Location
- 456–460a Old Northern Road, Dural, Sydney, New South Wales Australia 33°42′06″S 151°00′49″E﻿ / ﻿33.701552°S 151.013668°E

Information
- School type: private Steiner school
- Established: 1971; 55 years ago
- Educational authority: Australian Curriculum, Assessment and Reporting Authority (ACARA)
- Head of school: Dr. Konrad Korobacz
- Teaching staff: 22.3 FTE
- Employees: 10.3 FTE (non-teaching staff)
- Years: Early learning and K–12
- Enrollment: 267 (2020)
- Area: 5 hectares (12 acres)
- Campus type: Outer suburban
- Affiliations: Association of Independent Schools NSW; Steiner Education Australia;
- Website: lorien.nsw.edu.au

= Lorien Novalis School =

Lorien Novalis School for Rudolf Steiner Education is an independent, co-educational K–12 school located in Dural, in the Hills District of Sydney, Australia. Founded in 1971, the school is part of the international network of Rudolf Steiner schools and is affiliated with Steiner Education Australia.

The school offers early childhood programs through to Year 12 and bases its teaching on Steiner’s developmental, arts-rich educational philosophy. Its campus occupies approximately 15 acres of natural bushland, with biodynamic gardens, orchards, beehives, and outdoor learning spaces forming part of the everyday educational environment.

Lorien Novalis emphasises imagination, creativity and curiosity as core learning values, consistent with broader Steiner pedagogical principles.

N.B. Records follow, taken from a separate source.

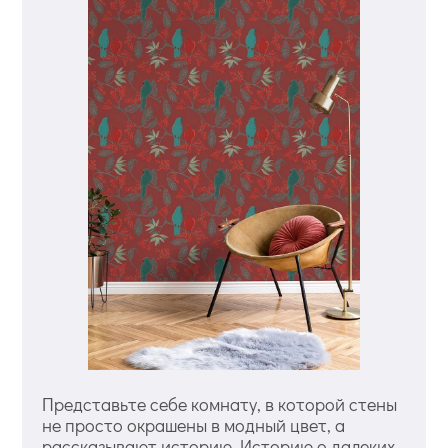
Представьте себе комнату, в которой стены
не просто окрашены в модный цвет, а
рассказывают историю. Историю о далеких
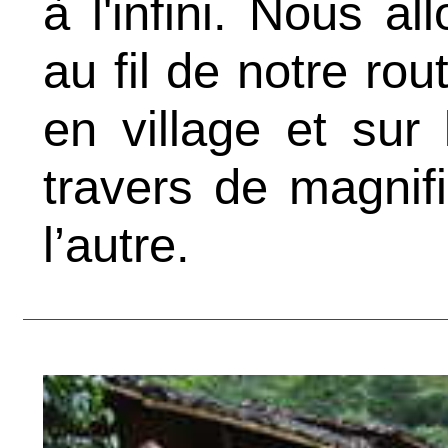
à l'infini. Nous a
au fil de notre rou
en village et sur
travers de magnif
l’autre.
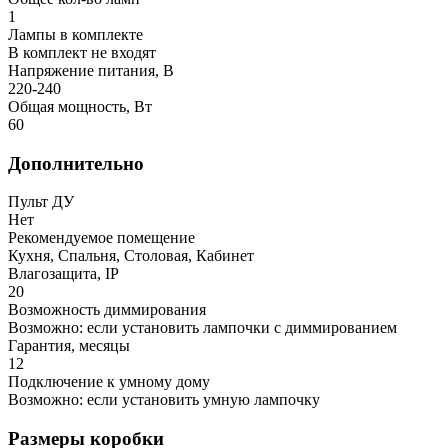
1
Лампы в комплекте
В комплект не входят
Напряжение питания, В
220-240
Общая мощность, Вт
60
Дополнительно
Пульт ДУ
Нет
Рекомендуемое помещение
Кухня, Спальня, Столовая, Кабинет
Влагозащита, IP
20
Возможность диммирования
Возможно: если установить лампочки с диммированием
Гарантия, месяцы
12
Подключение к умному дому
Возможно: если установить умную лампочку
Размеры коробки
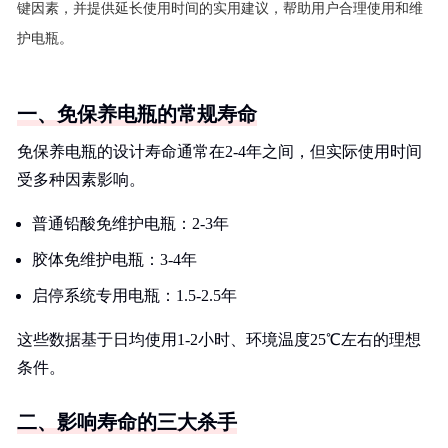
键因素，并提供延长使用时间的实用建议，帮助用户合理使用和维
护电瓶。
一、免保养电瓶的常规寿命
免保养电瓶的设计寿命通常在2-4年之间，但实际使用时间
受多种因素影响。
普通铅酸免维护电瓶：2-3年
胶体免维护电瓶：3-4年
启停系统专用电瓶：1.5-2.5年
这些数据基于日均使用1-2小时、环境温度25℃左右的理想
条件。
二、影响寿命的三大杀手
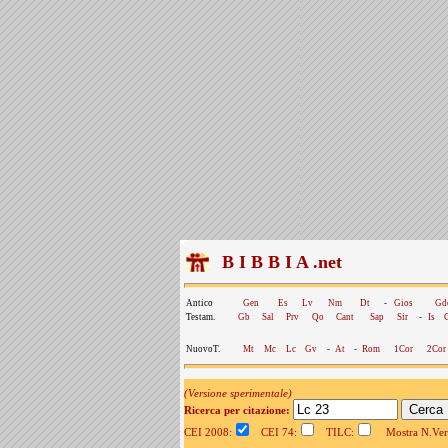
B I B B I A .net
Antico
Gen
Es
Lv
Nm
Dt
-
Gios
Gd
Testam.
Gb
Sal
Prv
Qo
Cant
Sap
Sir
-
Is
NuovoT.
Mt
Mc
Lc
Gv
-
At
-
Rom
1Cor
2Cor
(Versione sperimentale)
Ricerca per citazione:
CEI 2008:
CEI 74:
TILC:
Mostra N.Vers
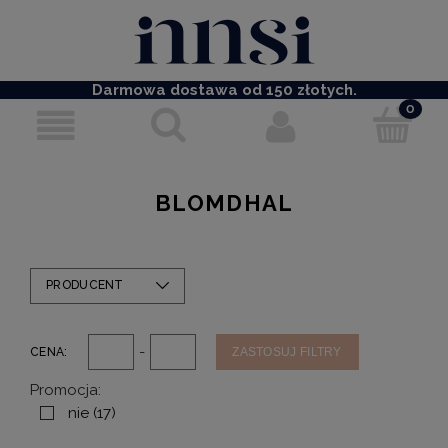
Darmowa dostawa od 150 złotych.
BLOMDHAL
PRODUCENT
-
CENA:
ZASTOSUJ FILTRY
Promocja:
nie
(17)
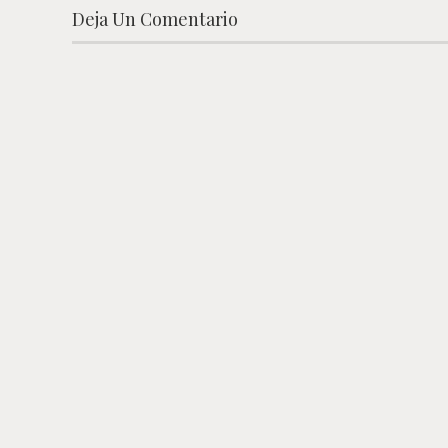
Deja Un Comentario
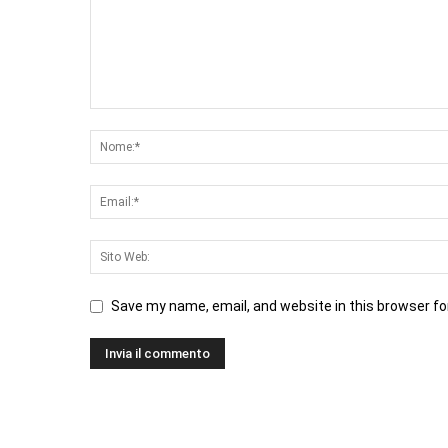
Save my name, email, and website in this browser fo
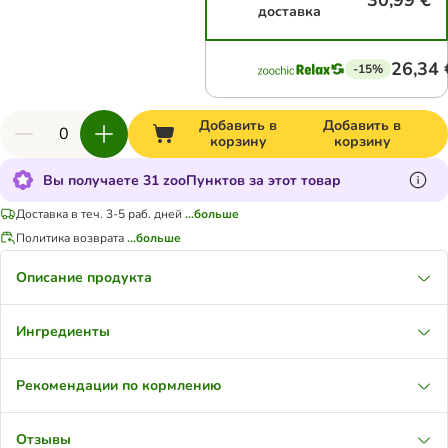
30,99 €
доставка
26,34 
-15%
Добавить в
Добавить в
корзину
корзину
Вы получаете 31 zooПунктов за этот товар
Доставка в теч. 3-5 раб. дней
...больше
Политика возврата
...больше
Описание продукта
Ингредиенты
Рекомендации по кормлению
Отзывы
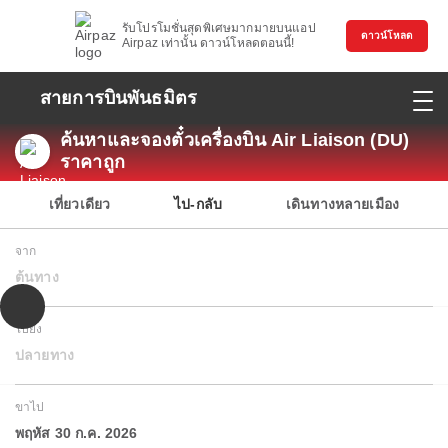
รับโปรโมชั่นสุดพิเศษมากมายบนแอป
ดาวน์โหลด
Airpaz เท่านั้น ดาวน์โหลดตอนนี้!
สายการบินพันธมิตร
ค้นหาและจองตั๋วเครื่องบิน Air Liaison (DU)
ราคาถูก
เที่ยวเดียว
ไป-กลับ
เดินทางหลายเมือง
จาก
ต้นทาง
ไปยัง
ปลายทาง
ขาไป
พฤหัส 30 ก.ค. 2026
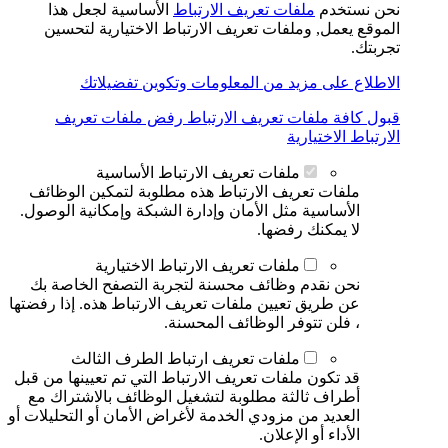
نحن نستخدم
ملفات تعريف الارتباط
الأساسية لجعل هذا
الموقع يعمل, وملفات تعريف الارتباط الاختيارية لتحسين
تجربتك.
الاطلاع على مزيد من المعلومات وتكوين تفضيلاتك
قبول كافة ملفات تعريف الارتباط
رفض ملفات تعريف
الارتباط الاختيارية
ملفات تعريف الارتباط الأساسية
ملفات تعريف الارتباط هذه مطلوبة لتمكين الوظائف
الأساسية مثل الأمان وإدارة الشبكة وإمكانية الوصول.
لا يمكنك رفضها.
ملفات تعريف الارتباط الاختيارية
نحن نقدم وظائف محسنة لتجربة التصفح الخاصة بك
عن طريق تعيين ملفات تعريف الارتباط هذه. إذا رفضتها
، فلن تتوفر الوظائف المحسنة.
ملفات تعريف ارتباط الطرف الثالث
قد تكون ملفات تعريف الارتباط التي تم تعيينها من قبل
أطراف ثالثة مطلوبة لتشغيل الوظائف بالاشتراك مع
العديد من مزودي الخدمة لأغراض الأمان أو التحليلات أو
الأداء أو الإعلان.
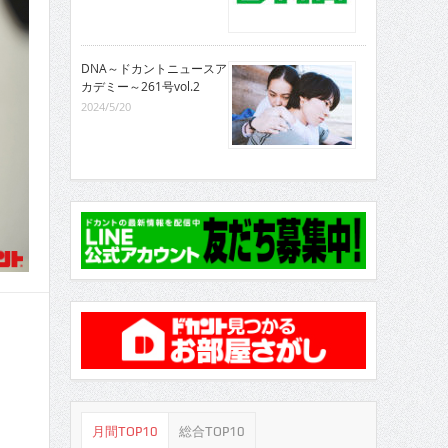
DNA～ドカントニュースア
カデミー～261号vol.2
2024/5/20
月間TOP10
総合TOP10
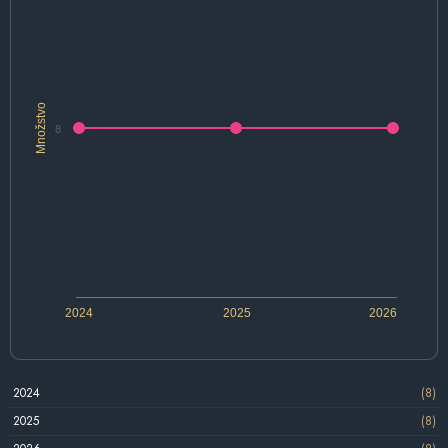
Množstvo
8
2024
2025
2026
2024
(8)
2025
(8)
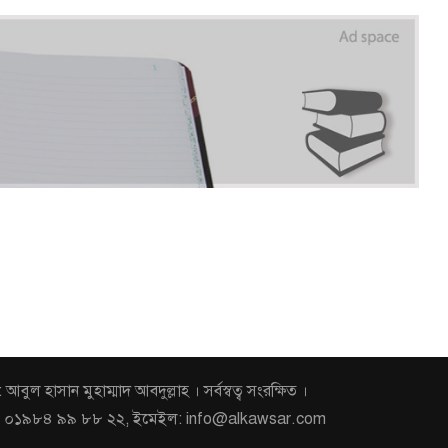
হাসান মুহাম্মাদ আবদুল্লাহ । সর্বস্বত্ব সংরক্ষিত ।
োবাইল: ০১৯৮৪ ৯৯ ৮৮ ২২, ইমেইল: info@alkawsar.com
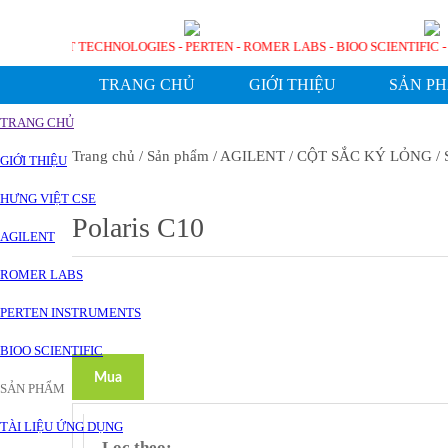
ỨC BỞI AGILENT TECHNOLOGIES - PERTEN - ROMER LABS - BIOO SCIENTI
TRANG CHỦ
GIỚI THIỆU
SẢN P
TRANG CHỦ
Trang chủ
/ Sản phẩm
/ AGILENT
/ CỘT SẮC KÝ LỎNG
/ 
GIỚI THIỆU
HƯNG VIỆT CSE
Polaris C10
AGILENT
ROMER LABS
PERTEN INSTRUMENTS
BIOO SCIENTIFIC
Mua
SẢN PHẨM
TÀI LIỆU ỨNG DỤNG
Lọc theo:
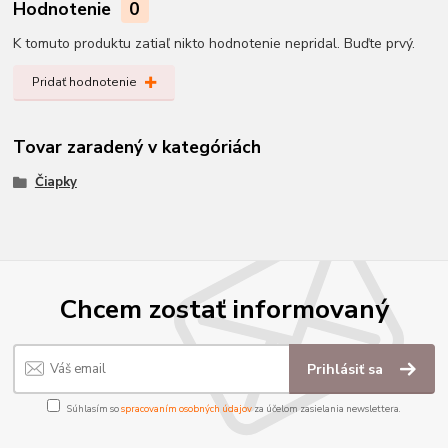
Hodnotenie
0
K tomuto produktu zatiaľ nikto hodnotenie nepridal. Buďte prvý.
Pridať hodnotenie
Tovar zaradený v kategóriách
Čiapky
Chcem zostať informovaný
Prihlásiť sa
Súhlasím so
spracovaním osobných údajov
za účelom zasielania newslettera.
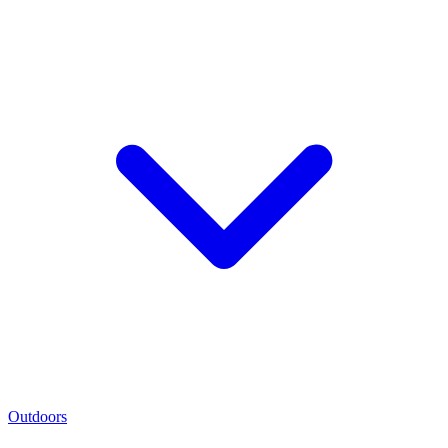
Outdoors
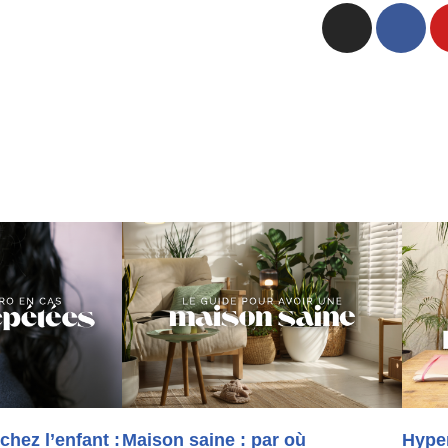
 chez l’enfant :
Maison saine : par où
Hyper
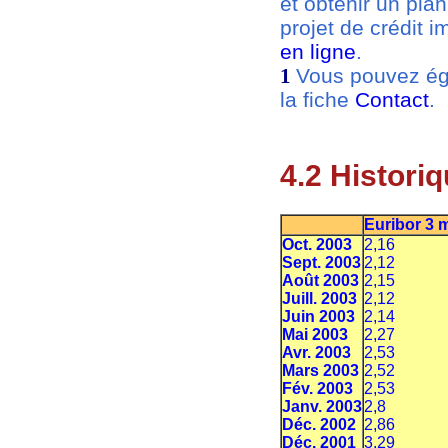
et obtenir un pla
projet de crédit 
en ligne
.
Vous pouvez éga
1
la fiche
Contact
.
4.2 Histori
Euribor 3 
Oct. 2003
2,16
Sept. 2003
2,12
Août 2003
2,15
Juill. 2003
2,12
Juin 2003
2,14
Mai 2003
2,27
Avr. 2003
2,53
Mars 2003
2,52
Fév. 2003
2,53
Janv. 2003
2,8
Déc. 2002
2,86
Déc. 2001
3,29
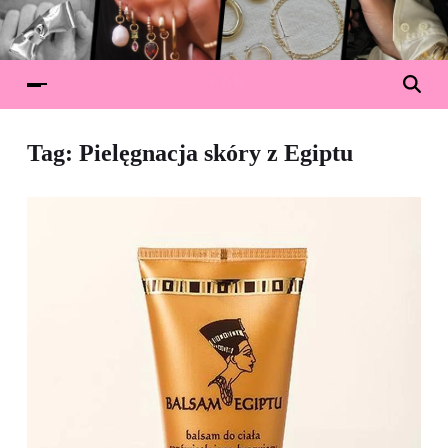
Tag:
Pielęgnacja skóry z Egiptu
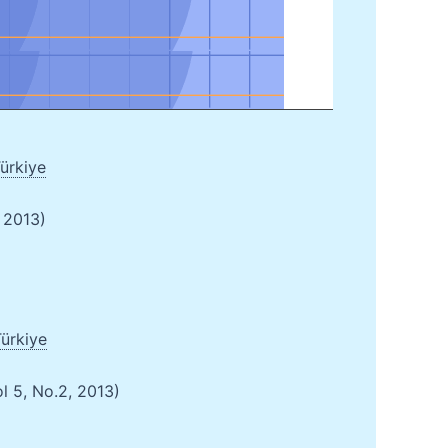
ürkiye
 2013)
ürkiye
ol 5, No.2, 2013)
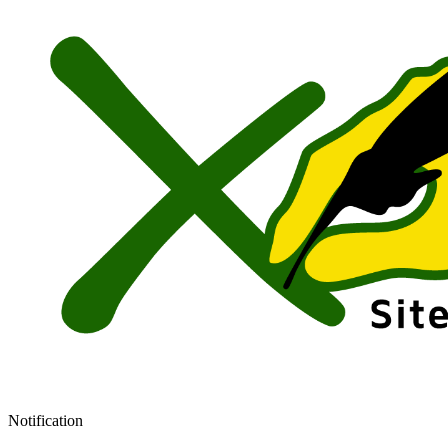
Notification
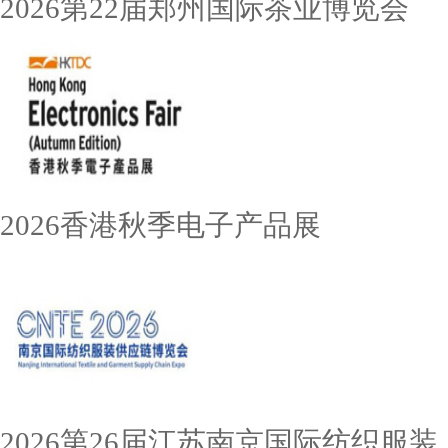
2026第22届郑州国际茶业博览会
2026香港秋季电子产品展
2026第26届江苏南京国际纺织服装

Students study a comprehensive curriculum including English, Mathematics, Sciences, Humanities, Creative and Performing Arts, Technologies, Languages, Handcrafts and Eurythmy, delivered through a holistic, interdisciplinary model.

Graduating students receive a Steiner-based school certificate rather than the ATAR credential, and may access tertiary education through portfolio entry, interviews or alternative admission pathways.

==History==
Lorien Novalis is named after Lothlórien from Tolkien's book The Lord of the Rings and Novalis, the German poet who was inspired by works of Goethe.

The school is a member of the Association of Independent Schools NSW and Steiner Education Australia

==Curriculum==
All students throughout the school follow a universal curriculum including English, Mathematics, Science, Social Science (History & Geography), Art, Music, Craft/Technology, Language, Performing Arts, Eurythmy, and PE/Health/PD. In the high school, students also have the opportunity through an elective program of extension work in various subjects.

Students who graduate from the school receive the Lorien Novalis Class 12 Certificate of Steiner Education. They continue to access undergraduate university courses through the STAT examination, audition/portfolio and/or interview. Classes 11 and 12 follow the school's Steiner curriculum, which does cross-map against various Preliminary and HSC subjects. Currently, these courses are credentialed by the Board of Studies NSW, in a Preliminary HSC Record of Achievement for each student. However an ATAR is unachievable even if students complete the required 10 units of subjects.

==Extracurricular activities==
At Lorien, sports are played for enjoyment and overall well-being rather than competition. They include aquatics, athletics, badminton, basketball, dance, soccer, squash, and volleyball. High school students may choose to participate in abseiling, caving, canyoning, or rock climbing.